Em 1975, depois de concluir os estudos no SENAI de Itajubá, Zé Benedito, como é mais conhecido, queria trabalhar em uma ferramentaria como ajustador mecânico, que tinha sido sua graduação no SENAI. Conseguiu uma vaga na então Fábrica de Armas de Itajubá, atual IMBEL, Indústria de Material Bélico do Brasil. Foi trabalhar na área de tratamento de superfície, que ficava ao lado do setor de tratamento térmico. Ficou lá um ano e meio, saindo para servir no Batalhão de Engenharia do Exército, sediado dentro da mesma área da Fábrica de Armas. Quando saiu, trabalhou em outras empresas, até que ficou sabendo que a empresa havia sido transformada na IMBEL, que estava admitindo trabalhadores. Foi se apresentar e encontrou uma fila de candidatos. Companheiros que passavam por ali o reconheceram e avisaram o seu ex-chefe, que o admitiu imediatamente.

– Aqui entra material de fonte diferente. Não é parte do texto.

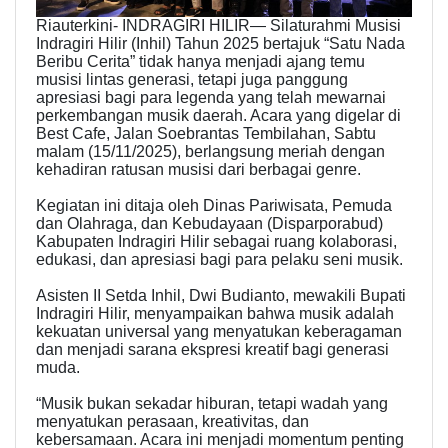
Riauterkini- INDRAGIRI HILIR— Silaturahmi Musisi
Indragiri Hilir (Inhil) Tahun 2025 bertajuk “Satu Nada
Beribu Cerita” tidak hanya menjadi ajang temu
musisi lintas generasi, tetapi juga panggung
apresiasi bagi para legenda yang telah mewarnai
perkembangan musik daerah. Acara yang digelar di
Best Cafe, Jalan Soebrantas Tembilahan, Sabtu
malam (15/11/2025), berlangsung meriah dengan
kehadiran ratusan musisi dari berbagai genre.
Kegiatan ini ditaja oleh Dinas Pariwisata, Pemuda
dan Olahraga, dan Kebudayaan (Disparporabud)
Kabupaten Indragiri Hilir sebagai ruang kolaborasi,
edukasi, dan apresiasi bagi para pelaku seni musik.
Asisten II Setda Inhil, Dwi Budianto, mewakili Bupati
Indragiri Hilir, menyampaikan bahwa musik adalah
kekuatan universal yang menyatukan keberagaman
dan menjadi sarana ekspresi kreatif bagi generasi
muda.
“Musik bukan sekadar hiburan, tetapi wadah yang
menyatukan perasaan, kreativitas, dan
kebersamaan. Acara ini menjadi momentum penting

Voltou para a galvanoplastia, mas de vez em quando era emprestado ao tratamento térmico. Ele conta que lá lavava peças, colocava carga no forno de pré-aquecimento, removia sal com escovinha e água. Foi fazer um curso técnico de mecânica. Trabalhando e estudando à noite. Seu professor de mecânica também ministrava a matéria tratamento térmico. Ali, José Benedito teve o primeiro contato com as curvas TTT, com o diagrama ferro carbono. Começou a ligar a teoria com a prática do dia a dia na IMBEL, mesmo trabalhando como ajudante. Quando chegou o dia da prova, ele tinha estudado a fundo tudo aquilo, deixando as outras matérias em segundo plano. No outro dia, o professor, que também trabalhava na mesma empresa, veio ao seu setor e anunciou que ele havia tirado 10 em tratamento térmico e que até os diagramas ele havia conseguido responder. Ninguém mais havia conseguido responder as 10 questões. Zé Benedito conta que para ele aquilo foi o maior estímulo para ele ir para a área de tratamento térmico. O professor lhe sugeriu mudar para este setor em definitivo.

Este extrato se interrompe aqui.